Every record should be copied exactly, and the images omitted.

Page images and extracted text
BEGIN
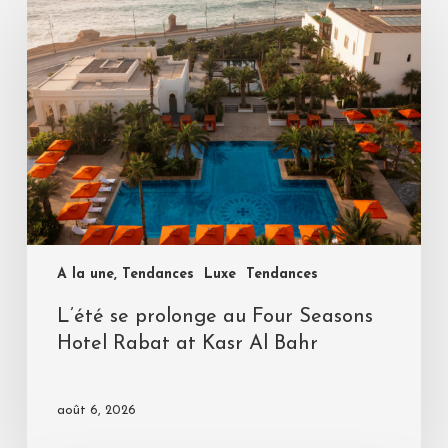
A la une, Tendances
Luxe
Tendances
L’été se prolonge au Four Seasons
Hotel Rabat at Kasr Al Bahr
août 6, 2026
END
(Written answer):
A la une, Tendances
Luxe
Tendances
L’été se prolonge au Four Seasons
Hotel Rabat at Kasr Al Bahr
août 6, 2026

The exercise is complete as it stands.